Overige bijzonderheden
Op 30 november 1812 wordt het overdekte kaagschip (bélandre) “Neptune” (64-78/94 ton) voor 1200 Nederlandse zilveren guldens of Frs. 2520 onderhands verkocht door kapitein Dirk Tjeerd Visser te Ameland aan Lourens Veer, koopman te Alkmaar. Kiellegging en tewaterlating van het schip vond plaats te Hasselt. De verkoop passeerd bij notaris Reinier Meijjes te Amsterdam113
In dossier 38-90 een monsterrol dd 21 december 1813 met het kaagschip “Nepthunus”, varend onder Hollandse vlag onder kapitein Dirk Tjeerds Visser. Boekhouder Louwerens Veen te Alkmaar. Bestemming Londen. 4 bemanningsleden de kapitein, stuurman Engel D.Dekker, matroos Klaas H. de Boer en kok Douwe T.Visser, allen van Ameland.011a
Volgens informatie van Tineke Borsch te Ameland (september 2007) blijken Tjeerd en Engel zwagers te zijn en Tjeerd en Douwe broers.
In dossier 38-92 een monsterrol dd 18 mei 1814 van de brik “De Vrouw Dieuwertje”, varend onder Hollandse vlag onder kapitein Dirk T.Visser. Boekhouder: O.de Vries. Bestemming Archangel. 9 bemanningsleden en wel de kapitein, stuurman Arend Oosterbaan van Amsterdam, timmerman, bootsman, kok, 3 matrozen, twee ligtmatrozen (Cornelis K. de Jong en Douwe T.Visser.) 011a
In het Sorgdragermuseum te Hollum, Ameland, is een zwart-wit prent van een kof met in de mast een wimpel waarin de vermelding Reijna Catharina. Dit schip wordt door conservator Pieter Jan Borsch toegeschreven aan Dirk Tjeerds Visser, (1788-1835). Op de prent is geen verdere aanduiding van schilder of kapitein.
Rotterdamsche Courant 07 oktober 1819114
Amsterdam, 5 oktober. Den 31 augustus was op 38 graden 26 minuten N.B. 30 graden 30 minuten west van Greenwich, in de beste staat zeilende het schip de VROUW DIEWERTJE, kaptein D.T. Visser, van Amsterdam naar Havana.

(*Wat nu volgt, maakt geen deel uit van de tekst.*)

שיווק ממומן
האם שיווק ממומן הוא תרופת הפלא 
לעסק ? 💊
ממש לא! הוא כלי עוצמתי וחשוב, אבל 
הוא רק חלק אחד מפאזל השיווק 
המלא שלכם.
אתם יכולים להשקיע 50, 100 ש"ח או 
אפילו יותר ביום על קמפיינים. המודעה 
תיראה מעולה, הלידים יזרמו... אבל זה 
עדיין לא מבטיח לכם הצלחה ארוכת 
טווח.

Rotterdamsche Courant 17 januari 1822114
Amsterdam, 15 januari. Volgens brief van kapt. J.R. Bonning, voerende het schip de ZEEMEEUW, van Amsterdam naar Curaçao, in dato 3 januari, was hij toen in goede staat zeilende in het Kanaal bij Dungeness, bij zich hebbende het schip de HAVANA PAKET (opm: brik HAVANNAS PACKET), kapt. D.T. Visser, van Amsterdam naar Havana.
Rotterdamsche Courant 12 september 1822114
Amsterdam, 10 september. Volgens brief van kapt. D.T. Visser, voerende het schip de HAVANA PACKET (opm: brik, de naam in diverse zeebrieven afwijkend geschreven; in de koopakte als HAVANNAS PACKET), van Amsterdam naar Havana, in dato den 13 augustus, was hij toen, na vier weken westelijke winden gehad te hebben, in goede staat zeilende op 27 graden breedte 55 grade lengte west van Greenwich.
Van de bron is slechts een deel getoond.